Thundina put a hand up next to her eyes and in a hushed voice said to Talor and Boris, “He’s actually going to do it!  Hasn’t he ever been in a place like this?  Don’t draw attention to yourself and you probably won’t get randomly stabbed.”  Thundina glanced around quickly, “Not that I’ve ever been somewhere quite this bad, but that makes the point all the more poignant.”  Thundina eased herself down the bench, closer to the door.

Scyther in a confident voice rumbled, “We desire an audience with Rule of Three.  If anyone could assist with arranging an introduction, we would be most grateful.”

All eyes in the room instantly snapped to Scyther and one of the yugoloths playing cards threw his cards down in disgust, stood up and glared at Scyther, “Sit down, shut up, and go  yourself.  No one here has any interest in helping a nobody like you.”

Scyther stared back at the yugoloth, “That is an anatomical impossibility.”

The two stood staring at each other a moment longer with all the patrons of the bar watching and whispers of bets being placed beginning to circle when an impeccably dressed wispy scholarly githzerai weaved through the crowd and dropped a few coins as he passed.  The assembled demons and drow took the more immediate profit of scooping up those coins and lost interest in the impending confrontation and even the yugoloth settled back to his card game.

“Did someone, a person, an individual say my name?  I heard someone calling for me, myself, I, and I came.  I am Rule of Three.”
Scyther then said, “Yes, sir.  My friends would like to meet you.”

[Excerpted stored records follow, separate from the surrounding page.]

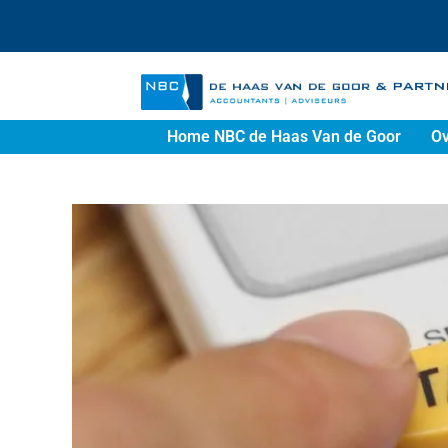
T. +31 85 222 1162
Home NBC de Haas Van de Goor
Ov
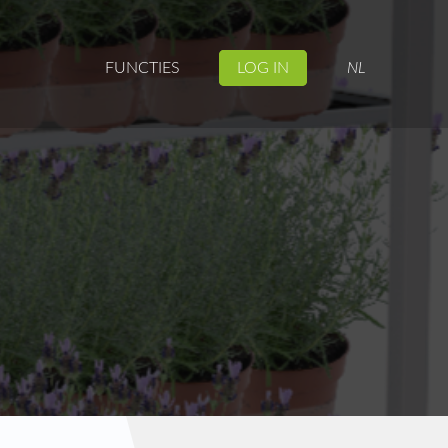
FUNCTIES
LOG IN
NL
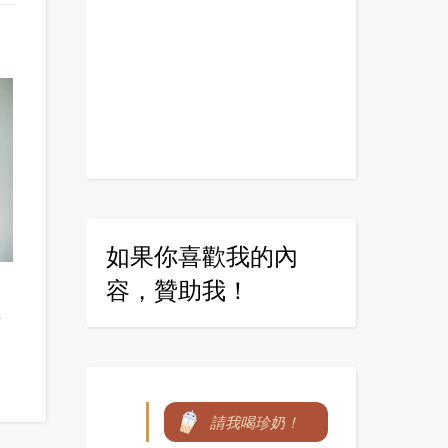
如果你喜歡我的內
容，贊助我！
唇
請我喝珍奶！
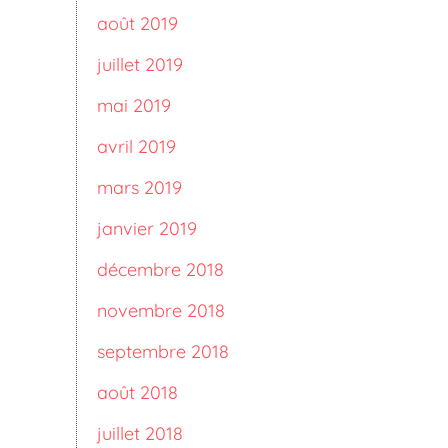
août 2019
juillet 2019
mai 2019
avril 2019
mars 2019
janvier 2019
décembre 2018
novembre 2018
septembre 2018
août 2018
juillet 2018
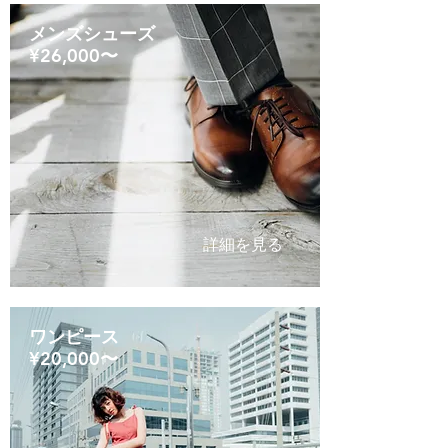
メンズシューズ
​¥26,000〜
詳細を見る
ワンピース
​¥20,000〜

At the table Scyther made introductions before Rule of Three asked, “What is the purpose, meaning, intention for you wishing to see me, myself, I?”

Thundina took out the note captured from the drow priestess, “We’re looking for a contact that was said to be here.  We had heard that the Rule of Three of Sigil is intriguing and we want to know more about the portal to Eberron the drow are using.”

Rule of Three spotted the note Thundina held, “May I see that parchment, scroll, note?  What happened to the drow who previously carried this?”
Thundina shrugged, “She had a little accident.  We’re here now instead.”

“We should retire to me my booth, table, nook to discuss this further.”  Rule of Three led the party to a private booth in the back of the Oarsman.  “Yes, I can help you return to home, Eberron, the Prime Material Plane and stop the threat there, here, everywhere.”

“Excellent,” Thundina smiled.  “How do we stop the drow from menacing Eberron?”

“I will need you to do three errands, tasks, quests.  The first is to visit the Tower of the Prophet in the Ladies Ward, open the Eye, and ask it how to blind the Spider Queen.”

Thundina waited a moment before asking, “You had mentioned three errands.  What are the other two?”

The wispy scholar replied, “Let us first hear the prophecy, revelation, foretelling.  It may have an effect on the two.”

“That’s all well and good, but why are you needing us to get the prophecy from the Eye?”

“There has been some misunderstanding, misconception, discord and I have been barred, forbidden, prohibited from visiting the Tower of the Prophet.  I am a great foe, enemy, adversary of Lolth, I assure you.  There have been rumors, meetings, plans that Lolth is planning something big.  The drow are stirring, rousing, agitating everywhere from Eberron, to Sigil, to the Demonweb Pits.”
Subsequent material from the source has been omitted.